Compressco Partners, L.P., a Delaware limited partnership, was formed to acquire certain natural gas wellhead compression-based production enhancement service business, operations and related assets and liabilities from Compressco, Inc. and its subsidiaries (Compressco) and certain assets, liabilities and operations of certain other subsidiaries of TETRA Technologies, Inc. (TETRA) conducting business in Latin America. Unless the context requires otherwise, when we refer to "the Partnership," "we," "us," and "our," we are describing Compressco Partners, L.P. and its wholly owned subsidiaries. We design and manufacture a majority of our compressor units and use these compressor units in conjunction with other equipment and personnel from affiliated companies to provide services to our customers. Our operations are located principally in the mid-continent, mid-western, Rocky Mountain, and Gulf Coast regions of the United States, as well as significant operations in Canada and Mexico and an established presence in other countries located in South America, Eastern Europe and the Asia-Pacific region.

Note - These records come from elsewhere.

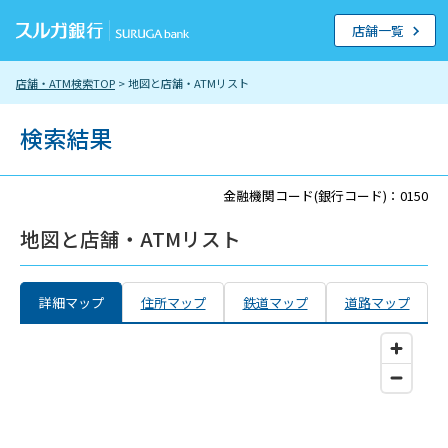
店舗一覧
店舗・ATM検索TOP
> 地図と店舗・ATMリスト
検索結果
金融機関コード(銀行コード)：0150
地図と店舗・ATMリスト
詳細マップ
住所マップ
鉄道マップ
道路マップ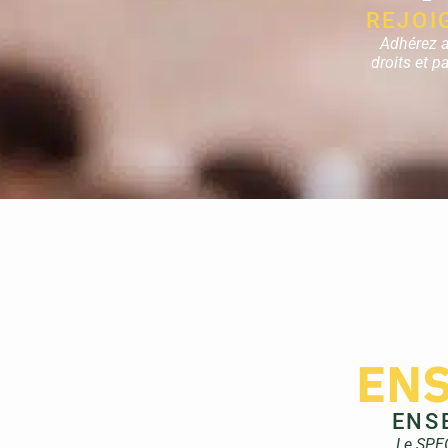
REJOI
Adhérez a
droits et p
EN
ENS
Le SPEG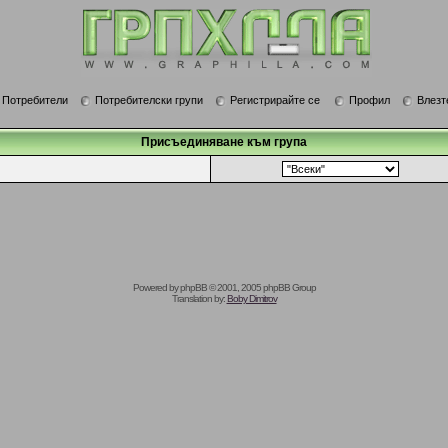
Потребители
Потребителски групи
Регистрирайте се
Профил
Влезт
Присъединяване към група
Powered by
phpBB
© 2001, 2005 phpBB Group
Translation by:
Boby Dimitrov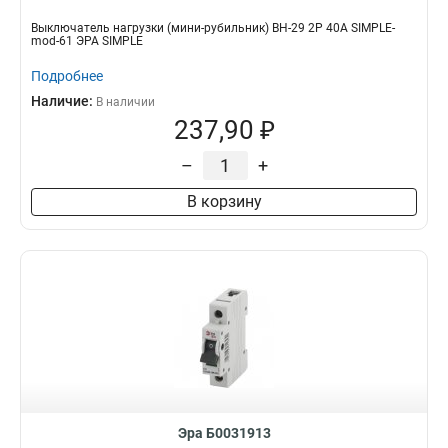
Выключатель нагрузки (мини-рубильник) ВН-29 2P 40А SIMPLE-
mod-61 ЭРА SIMPLE
Подробнее
Наличие:
В наличии
237,90 ₽
–
+
В корзину
Эра Б0031913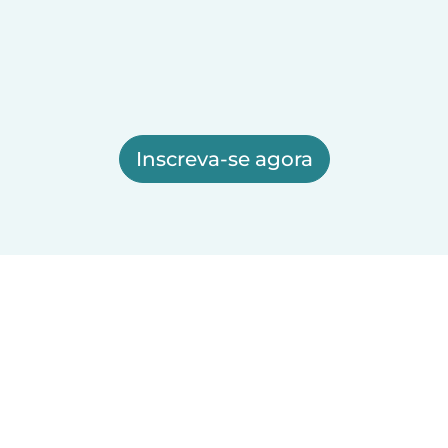
Inscreva-se agora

Prior to the completion on June 20, 2011 of our initial public offering of 2,670,000 common units representing limited partner interests (the offering), Compressco Partners GP Inc. (our general partner) and Compressco Field Services, Inc., each a wholly owned subsidiary of TETRA, owned all of our ownership interests. In connection with the completion of the offering, our general partner and TETRA International Incorporated, a wholly owned subsidiary of TETRA, contributed to us certain natural gas wellhead compression-based production enhancement service business, operations and related assets and liabilities as well as certain well monitoring and automated sand separation services business and operations in Latin America and related assets and liabilities. In exchange for these contributions, we issued 6,026,757 common units and 6,273,970 subordinated units representing limited partner interests to our general partner and TETRA International Incorporated and a 2.0% general partner interest and incentive distribution rights to our general partner. For a discussion of the various agreements associated with this contribution transaction, see Note C - "Related-Party Transactions." The transactions described above represent transactions between entities under common control. Consequently, we recorded the contributed assets at TETRA's carrying value. Effective with the completion of the offering on June 20, 2011, our operations are owned and operated by our wholly owned subsidiaries.

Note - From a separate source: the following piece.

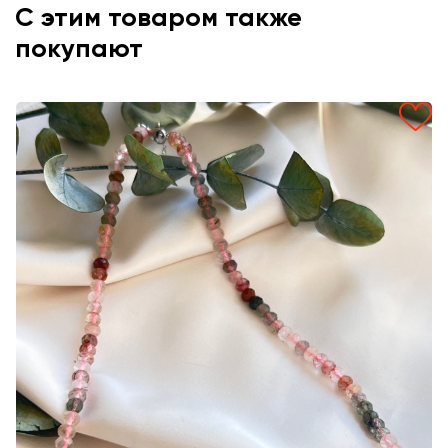
С этим товаром также
покупают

In connection with the offering, TETRA and its affiliates contributed certain assets and liabilities to the capital of the Partnership in exchange for the units and general partner interest described above and the right to receive up to 400,500 additional common units valued at $20.00 per common unit if such additional common units were not acquired by the underwriters of the offering by July 14, 2011, pursuant to the underwriters' 30-day option to purchase any portion of the additional common units. The underwriters did not exercise their option to purchase any additional common units and the 400,500 additional common units were issued to TETRA and its affiliates on July 15, 2011 for no additional consideration.